Efficient numerical computation of traveler states in explicit mobility-based metapopulation models: Mathematical theory and application to epidemics
This work addresses a computational bottleneck for researchers modeling spatio-temporal disease spread using metapopulation frameworks, offering a more efficient simulation method.
The paper tackles the computational inefficiency of tracking traveler states in explicit mobility-based metapopulation models for epidemics, which scales quadratically with the number of patches, by introducing a Runge-Kutta stage-aligned computation method that reduces the system to linear scaling and achieves speedups of up to 76 times for first-order and 50 times for fourth-order methods.

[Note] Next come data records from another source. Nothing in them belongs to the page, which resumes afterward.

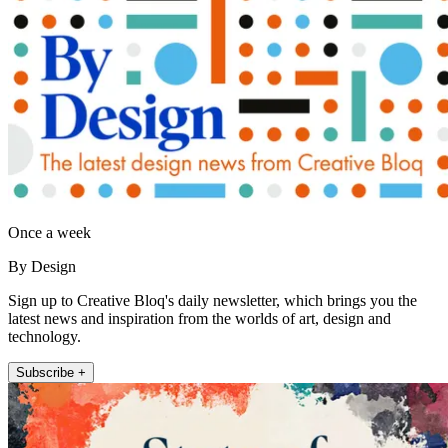
Once a week
By Design
Sign up to Creative Bloq's daily newsletter, which brings you the
latest news and inspiration from the worlds of art, design and
technology.
Subscribe +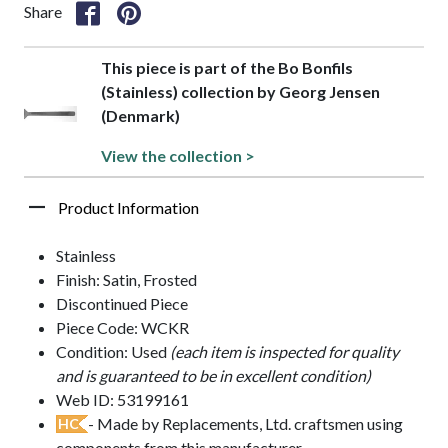
Share
This piece is part of the Bo Bonfils
(Stainless) collection by Georg Jensen
(Denmark)
View the collection >
Product Information
Stainless
Finish: Satin, Frosted
Discontinued Piece
Piece Code: WCKR
Condition: Used
(each item is inspected for quality
and is guaranteed to be in excellent condition)
Web ID: 53199161
- Made by Replacements, Ltd. craftsmen using
HC
components from this manufacturer.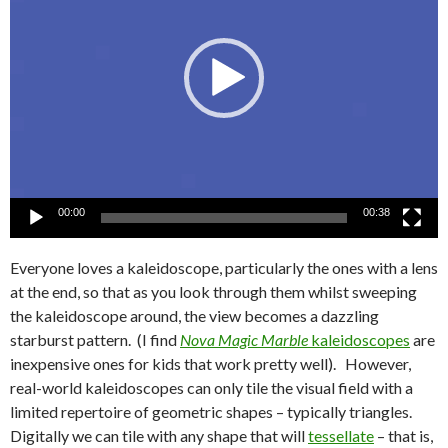
00:00
00:38
Everyone loves a kaleidoscope, particularly the ones with a lens
at the end, so that as you look through them whilst sweeping
the kaleidoscope around, the view becomes a dazzling
starburst pattern. (I find
Nova Magic Marble
kaleidoscopes
are
inexpensive ones for kids that work pretty well). However,
real-world kaleidoscopes can only tile the visual field with a
limited repertoire of geometric shapes – typically triangles.
Digitally we can tile with any shape that will
tessellate
– that is,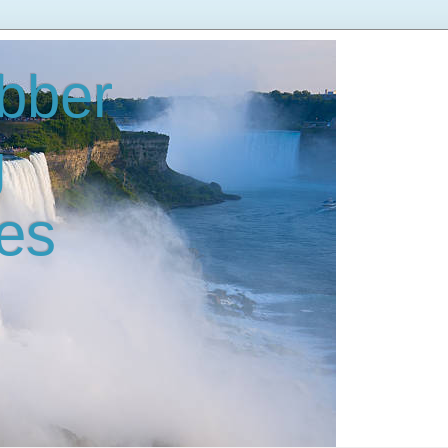
bber
g
es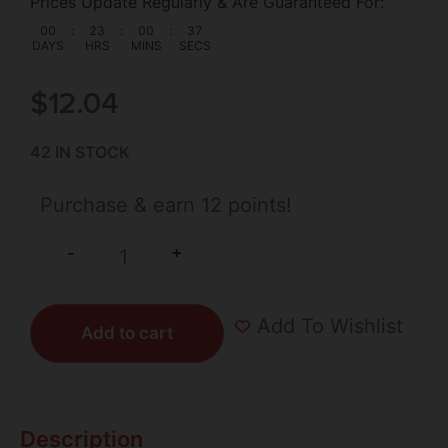
Prices Update Regularly & Are Guaranteed For:
00
:
23
:
00
:
37
DAYS
HRS
MINS
SECS
$
12.04
42 IN STOCK
Purchase & earn 12 points!
+
-
Add To Wishlist
Add to cart
Description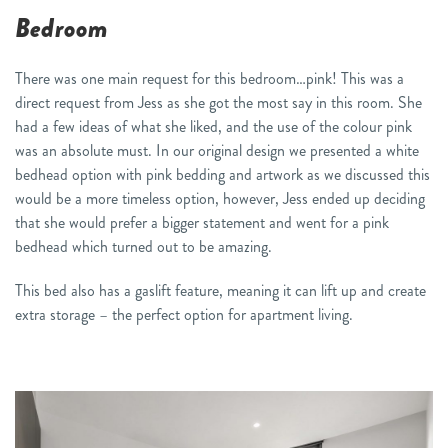
Bedroom
There was one main request for this bedroom…pink! This was a
direct request from Jess as she got the most say in this room. She
had a few ideas of what she liked, and the use of the colour pink
was an absolute must. In our original design we presented a white
bedhead option with pink bedding and artwork as we discussed this
would be a more timeless option, however, Jess ended up deciding
that she would prefer a bigger statement and went for a pink
bedhead which turned out to be amazing.
This bed also has a gaslift feature, meaning it can lift up and create
extra storage – the perfect option for apartment living.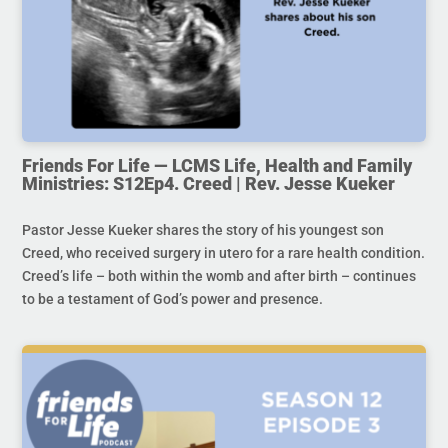
Friends For Life — LCMS Life, Health and Family
Ministries: S12Ep4. Creed | Rev. Jesse Kueker
Pastor Jesse Kueker shares the story of his youngest son
Creed, who received surgery in utero for a rare health condition.
Creed’s life – both within the womb and after birth – continues
to be a testament of God’s power and presence.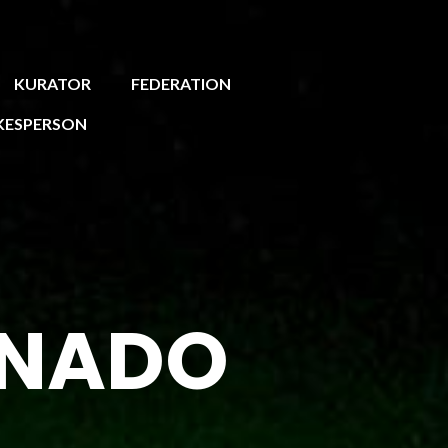
KURATOR
FEDERATION
KESPERSON
EINADO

Metapopulation models are powerful tools for capturing the spatio-temporal spread of infectious diseases. Models that explicitly account for traveler origins and destinations, such as Lagrangian metapopulation models, enable a detailed representation of mobility and traveling subpopulations. However, in densely connected networks, tracking these subpopulations leads to quadratic growth in system size with the number of spatial patches. While specific approaches reducing the effort of traveler state estimation have been proposed, these approaches are either model-specific or heuristic. Here, we introduce a Runge-Kutta (RK) stage-aligned computation of traveler states that leverages the precomputed intermediate stage values of explicit RK methods under the assumption of localized homogeneous mixing. We prove that the resulting numerical solution is identical to that of the standard Lagrangian formulation when solved with the corresponding RK method. For compartments without inflows, we further show that the exact same results can be obtained using a simple algebraic scaling based on the initial traveler share. When embedded in a recently proposed metapopulation framework that combines local dynamics with discrete mobility, the stage-aligned approach eliminates the need for heuristic traveler approximations. In contrast to the standard Lagrangian formulation, the resulting method enables efficient simulations by reducing the global ODE system to linear scaling in the number of patches, while the remaining quadratic interactions are handled through highly efficient algebraic updates. Numerical experiments confirm the theoretical results, demonstrating optimal convergence order. Benchmarks on fully connected networks with up to 1025 patches, 1024 local travel connections, and six age groups achieve speedups of up to 76 and 50 for first- and fourth-order Runge-Kutta methods, respectively.